Mum holds court in her blue swivel chair – swinging around to greet her next guest, while keeping an eye and an ear on the current one. The room fills with laughter, hot drinks and a constant stream of gourmet treats: pâté, brie and dark chocolate (‘Eat anything you want,’ the doctor declares. ‘Go do all the things you’ve wanted to.’). But when Mum’s back is turned, or as I walk guests out, the laughter dissipates. The corners of their eyes drop, rims redden as they open their mouths to say something and instead they give a quick squeeze of my hand, or an elongated hug.
My family and I escape to the beach house, the fresh sea breezes. And no matter how many windows I open to the cooling autumn, I can’t get enough air.
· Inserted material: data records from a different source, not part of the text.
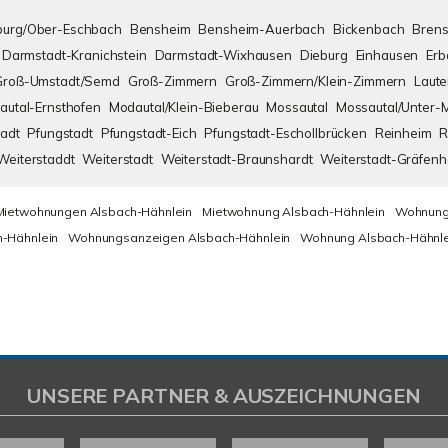
urg/Ober-Eschbach
Bensheim
Bensheim-Auerbach
Bickenbach
Brens
Darmstadt-Kranichstein
Darmstadt-Wixhausen
Dieburg
Einhausen
Erb
Groß-Umstadt/Semd
Groß-Zimmern
Groß-Zimmern/Klein-Zimmern
Laute
autal-Ernsthofen
Modautal/Klein-Bieberau
Mossautal
Mossautal/Unter-
adt
Pfungstadt
Pfungstadt-Eich
Pfungstadt-Eschollbrücken
Reinheim
R
Weiterstaddt
Weiterstadt
Weiterstadt-Braunshardt
Weiterstadt-Gräfen
Mietwohnungen Alsbach-Hähnlein
Mietwohnung Alsbach-Hähnlein
Wohnung
-Hähnlein
Wohnungsanzeigen Alsbach-Hähnlein
Wohnung Alsbach-Hähnle
UNSERE PARTNER & AUSZEICHNUNGEN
The world is grey and resembles nothing of importance. The skies darken and garden is in disrepair. I wonder if I’m depressed when I can’t get out of bed.
Ribbons of memories flutter around me, twisting and catching each other, some flitter brightly in the breeze, others are dark and sink to the ground. There is so much that I still want to ask her, to tell her. I pick up the phone to leave her a message, but instead hear my brother’s voice, ‘Pattie Morgan has died. Do not leave a message. If you need to, please feel free to contact her children.’
But I have no answers.
We tiptoe through the eggshells and memories scattered throughout Mum’s house as we disassemble her life, and remind ourselves that our umbrella has gone.